======================================================
Quantile-Quantile (Q-Q) plot is a graphical tool that helps us assess whether a set of data plausibly came from some theoretical distribution, such as Normal, exponential or Uniform. Additionally, it helps determine if two data sets come from populations with a common distribution.
Advantages
- Flexible: Q-Q plot can be used with sample sizes.
- Robust: Many distributional aspects like shifts in location, shifts in scale, changes in symmetry, and the presence of outliers can all be detected from this plot.
Scenarios Checked
- Common Distribution: Whether two data sets come from populations with a common distribution.

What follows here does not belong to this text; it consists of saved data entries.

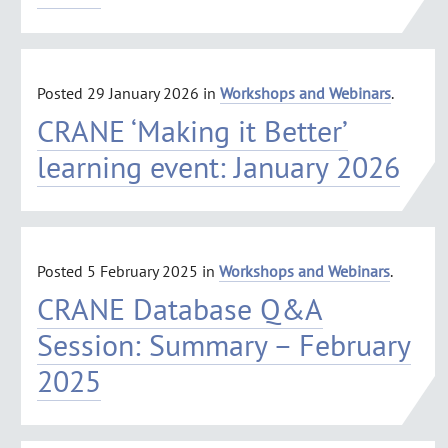
Posted
29 January 2026
in
Workshops and Webinars
.
CRANE ‘Making it Better’
learning event: January 2026
Posted
5 February 2025
in
Workshops and Webinars
.
CRANE Database Q&A
Session: Summary – February
2025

- Common Location and Scale: Whether two data sets have the same mean and standard deviation.
- Similar Distributional Shapes: Whether two data sets have similar distributional shapes (e.g., symmetric or skewed).
- Similar Tail Behavior: Whether two data sets have similar tail behavior (i.e., extreme values).
Interpretation
A Q-Q plot is a plot of the quantiles of the first data set against the quantiles of the second data set.
- Similar Distribution: If all points lie on or close to a straight line at an angle of 45 degrees from the x-axis.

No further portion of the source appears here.